If you go for FAA - be prepared to fly for little money as an FI for a while, 1000-1500 hours. Then maybe a job in one of their very bad paid regionals. After some further years become capt. there(or try your luck and even more importantly, your relations, and get a job in one of the main carriers as a FO - be prepared to stay FO for a very long time). Then maybe Capt. there(if you do not prefer to retire as FO due to good seniority). Never really liked their system, but that's a different story and most likely cultural differences EU/US.

Europe: Easier(much, much) to have a chance for a not really bad paid airline job. I would suggest you do your training over here, do the license, get hours(preferably in the US or some other place cheap to get hours), do CPL/IFR/ME and then the frozen ATPL.
After that(or during) send out applications to all known operators. Good times at the moment, ME and Chinese Market drying out the pool of the restless and makes space for new recruits.
Quiet some jobs around taking Cadets nowadays or low time FO's.

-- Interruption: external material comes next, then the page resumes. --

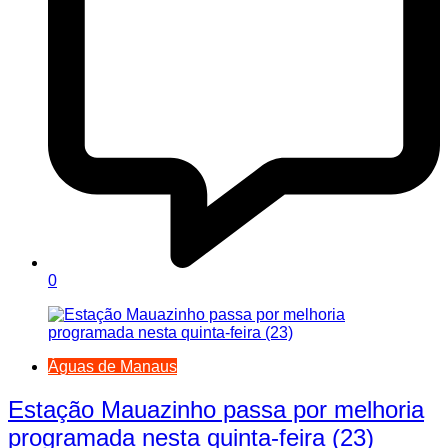
0
Águas de Manaus
Estação Mauazinho passa por melhoria
programada nesta quinta-feira (23)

Example? Did my hour building in the US a looooooong time ago, did it with one of their regional feeder flying schools(Comair Sanford) and had during my first hours a lovely US lady being my flying instructor. She had at that time already good 1500 hours under he belly, myself 45.
I left after 2 months with 150ish hours, did as I wrote above, got pretty soon hired by a mid sized airline back in Europe to fly the CRJ.
2(!!) years later the same happened to her, she got a job with Comair on the CRJ, FO of course.

4 years after I got hired I became Capt on the CRJ, she was still an FO over there. A bit later she decided to get kids and resigned.

It can be a long way to go over there, especially if you want to head for the airlines. If you just want to instruct piston then it would be worth a shot.